Another framework that is gaining global recognition in the funds industry is the UN’s Sustainable Development Goals Impact Practice Standards for Private Equity Funds, a checklist designed to integrate impact into fund design and
Finally, the Impact Management Project is a forum for organisations to build consensus on how to measure, compare and report impacts on environmental and social issues. It has created a toolkit that considers impact at every stage of the
investment process to aid decision-making that optimises financial and social returns. Industry voices are championing how working on this type of integrated solution has the potential to unlock investment opportunities, such as private
capital partnering with local authorities/government/other investors.
We expect explicit and systematic inclusion of ESG in investment analysis and decisions to become standard; measuring impact to become equally routine. Developing best practices in the mainstream financial sector, alongside full integration
of processes and stakeholder engagement, may take longer. We see this as an exciting opportunity for real estate as an asset class—that can have tangible effects on economic prosperity, health and wellbeing of stakeholders.
Real estate fund managers and investors can therefore take advantage of this, by propagating best practices, unlocking investment opportunities and being able to differentiate by adding value.
Impact investing involves deliberately investing capital to create measurable social or environmental benefits. Fund managers use their expertise, skill set and investment toolkit to deliver investment returns around a bespoke,
viable strategy. Impact investing adds a positive impact dimension, be it health and wellbeing, sustainable growth or clean energy.
ESG integration involves accounting for ESG factors in risk or investment management decisions. The product, asset or service itself does not necessarily have an impact thesis. SRI involves a particular strategy, for example green
investment or choosing not to invest in arms.
ESG is a trend that emerged quickly, comprehensively and broadly, galvanised by the growing importance of the impact of climate change. We expect the current coronavirus (COVID-19) crisis to increase the urgency of issues that
need to be addressed, and bring a renewed focus on social and governance issues—for instance, in terms of how businesses treat their employees, suppliers and interact with their communities, as well as recovery funding
being linked to achieving social good. Also that any environmental gains resulting from the current travel restrictions and lockdown measures can be capitalised on as these measures are eased.
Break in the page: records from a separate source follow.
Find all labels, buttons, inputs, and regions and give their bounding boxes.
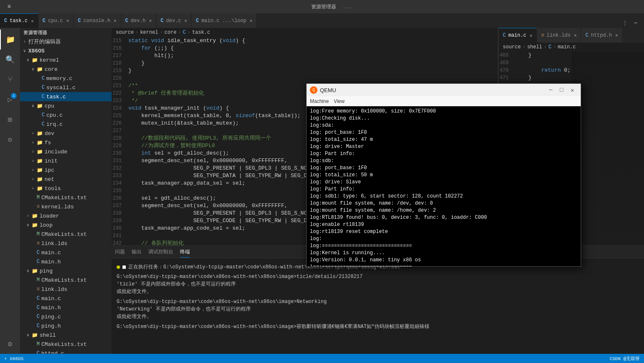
right-tab-type-icon: C	[585, 33, 588, 38]
tab-dev-h[interactable]: Cdev.h✕	[121, 13, 157, 28]
extensions-icon[interactable]: ⊞	[0, 110, 20, 130]
qemu-menu-view[interactable]: View	[334, 98, 344, 104]
sidebar-item-syscall-c[interactable]: ›Csyscall.c	[20, 83, 112, 92]
right-tab-close-button[interactable]: ✕	[615, 33, 618, 38]
sidebar-item-cpu[interactable]: ∨📁cpu	[20, 101, 112, 110]
sidebar-item-kernel-lds[interactable]: ›≡kernel.lds	[20, 202, 112, 211]
right-tab-label: main.c	[508, 33, 526, 38]
settings-icon[interactable]: ⚙	[0, 334, 20, 354]
sidebar-item-irq-c[interactable]: ›Cirq.c	[20, 120, 112, 129]
sidebar-item-CMakeLists-txt[interactable]: ›MCMakeLists.txt	[20, 340, 112, 349]
tab-close-button[interactable]: ✕	[114, 18, 117, 23]
sidebar-content[interactable]: ›打开的编辑器∨X86OS∨📁kernel∨📁core›Cmemory.c›Cs…	[20, 37, 112, 354]
qemu-console-line: log:Checking disk...	[310, 115, 577, 122]
sidebar-item-label: cpu.c	[46, 112, 62, 118]
bottom-tab-问题[interactable]: 问题	[115, 247, 125, 257]
terminal-line: 或批处理文件。	[117, 288, 639, 295]
tab-task-c[interactable]: Ctask.c✕	[0, 13, 38, 28]
tab-main-c------loop[interactable]: Cmain.c ...\loop✕	[192, 13, 257, 28]
sidebar-item-loop[interactable]: ∨📁loop	[20, 220, 112, 230]
right-tab-close-button[interactable]: ✕	[529, 33, 532, 38]
tab-type-icon: C	[78, 18, 81, 24]
sidebar-item-ping-c[interactable]: ›Cping.c	[20, 312, 112, 321]
qemu-console-line: log:Free memory: 0x100000, size: 0x7E7F0…	[310, 108, 577, 115]
sidebar-item-CMakeLists-txt[interactable]: ›MCMakeLists.txt	[20, 230, 112, 239]
qemu-maximize-button[interactable]: □	[557, 85, 567, 95]
qemu-minimize-button[interactable]: ─	[546, 85, 556, 95]
more-actions-button[interactable]: ⋯	[631, 18, 641, 28]
sidebar-item-httpd-c[interactable]: ›Chttpd.c	[20, 349, 112, 354]
bottom-tab-终端[interactable]: 终端	[180, 247, 190, 258]
tab-close-button[interactable]: ✕	[185, 18, 187, 23]
sidebar-item-label: irq.c	[46, 121, 62, 128]
sidebar-item-label: syscall.c	[46, 85, 75, 91]
tab-close-button[interactable]: ✕	[149, 18, 152, 23]
sidebar-item-dev[interactable]: ›📁dev	[20, 129, 112, 138]
terminal-content[interactable]: 正在执行任务：G:\oSystem\diy-tcpip-master\code\…	[112, 258, 644, 354]
app-menu-icon[interactable]: ≡	[3, 1, 15, 13]
sidebar-item-link-lds[interactable]: ›≡link.lds	[20, 239, 112, 248]
sidebar-item-main-c[interactable]: ›Cmain.c	[20, 294, 112, 303]
qemu-console-line: log:sdb:	[310, 158, 577, 165]
sidebar-item-label: dev	[45, 130, 54, 137]
title-bar: ≡ 资源管理器 ...	[0, 0, 644, 13]
sidebar-item-label: CMakeLists.txt	[41, 277, 87, 283]
bottom-tab-输出[interactable]: 输出	[132, 247, 142, 257]
tab-close-button[interactable]: ✕	[250, 18, 252, 23]
sidebar-item-cpu-c[interactable]: ›Ccpu.c	[20, 110, 112, 120]
tab-console-h[interactable]: Cconsole.h✕	[74, 13, 121, 28]
sidebar-root[interactable]: ∨X86OS	[20, 46, 112, 55]
right-tab-link-lds[interactable]: ≡link.lds✕	[537, 28, 581, 43]
sidebar-item-task-c[interactable]: ›Ctask.c	[20, 92, 112, 101]
sidebar-item-main-h[interactable]: ›Cmain.h	[20, 257, 112, 266]
tab-close-button[interactable]: ✕	[66, 18, 69, 23]
qemu-menu-machine[interactable]: Machine	[310, 98, 329, 104]
debug-icon[interactable]: ▷1	[0, 90, 20, 110]
split-editor-button[interactable]: ⋮	[620, 18, 630, 28]
source-control-icon[interactable]: ⑂	[0, 70, 20, 90]
right-tab-close-button[interactable]: ✕	[574, 33, 577, 38]
qemu-close-button[interactable]: ✕	[567, 85, 577, 95]
qemu-console-line: log: port_base: 1F0	[310, 165, 577, 172]
sidebar-item-ping[interactable]: ∨📁ping	[20, 266, 112, 275]
qemu-console-line: log:enable rtl8139	[310, 221, 577, 228]
bottom-tab-调试控制台[interactable]: 调试控制台	[148, 247, 173, 257]
sidebar-item-memory-c[interactable]: ›Cmemory.c	[20, 74, 112, 83]
qemu-console-line: log: Part info:	[310, 186, 577, 193]
sidebar-item-core[interactable]: ∨📁core	[20, 65, 112, 74]
sidebar-item-net[interactable]: ›📁net	[20, 175, 112, 184]
qemu-console-line: log:Version: 0.0.1, name: tiny x86 os	[310, 257, 577, 264]
sidebar-item-loader[interactable]: ›📁loader	[20, 211, 112, 220]
search-icon[interactable]: 🔍	[0, 50, 20, 70]
tab-close-button[interactable]: ✕	[31, 18, 34, 24]
explorer-icon[interactable]: 📁	[0, 30, 20, 50]
sidebar-item-init[interactable]: ›📁init	[20, 156, 112, 165]
sidebar-item-ping-h[interactable]: ›Cping.h	[20, 321, 112, 330]
qemu-window[interactable]: Q QEMU ─ □ ✕ Machine View log:Free memor…	[306, 83, 581, 267]
sidebar-item-label: CMakeLists.txt	[41, 195, 87, 201]
terminal-line: 'ticle' 不是内部或外部命令，也不是可运行的程序	[117, 280, 639, 288]
terminal-line: 或批处理文件。	[117, 313, 639, 320]
right-tab-main-c[interactable]: Cmain.c✕	[499, 28, 537, 43]
sidebar-item-main-c[interactable]: ›Cmain.c	[20, 248, 112, 257]
tab-cpu-c[interactable]: Ccpu.c✕	[38, 13, 74, 28]
sidebar-item-label: ipc	[45, 167, 54, 173]
sidebar-item-main-h[interactable]: ›Cmain.h	[20, 303, 112, 312]
sidebar-item-CMakeLists-txt[interactable]: ›MCMakeLists.txt	[20, 193, 112, 202]
sidebar-item-fs[interactable]: ›📁fs	[20, 138, 112, 147]
qemu-console-line: log:mount file system, name: /home, dev:…	[310, 207, 577, 214]
tab-dev-c[interactable]: Cdev.c✕	[156, 13, 192, 28]
remote-icon[interactable]: ⊙	[0, 130, 20, 150]
sidebar-open-editors[interactable]: ›打开的编辑器	[20, 37, 112, 46]
sidebar-item-kernel[interactable]: ∨📁kernel	[20, 55, 112, 65]
sidebar-item-CMakeLists-txt[interactable]: ›MCMakeLists.txt	[20, 275, 112, 285]
sidebar-item-shell[interactable]: ∨📁shell	[20, 330, 112, 340]
qemu-console-line: log:Kernel is running....	[310, 250, 577, 257]
right-tab-httpd-h[interactable]: Chttpd.h✕	[581, 28, 622, 43]
sidebar-item-tools[interactable]: ›📁tools	[20, 184, 112, 193]
sidebar-item-link-lds[interactable]: ›≡link.lds	[20, 285, 112, 294]
sidebar-item-ipc[interactable]: ›📁ipc	[20, 165, 112, 175]
tab-label: cpu.c	[48, 18, 63, 24]
sidebar-item-include[interactable]: ›📁include	[20, 147, 112, 156]
qemu-icon: Q	[310, 86, 317, 94]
Investors will want to measure how well a fund manager executes strategies, and how it can improve. To achieve this managers will need to be able to systematically collect and report on data and information on the ground for each
investment, which can then be measured on a consistent basis. GRESB is private real estate’s leading ESG benchmark. Real estate managers are encouraged to carry out GRESB assessments, although there are areas of concern
reported on it as a substantive, transparent and consistent tool.
This is a challenging and important area and will help drive scrutiny of investment products and avoid potentially problematic commercial and regulatory consequences of greenwashing and misleading product labelling.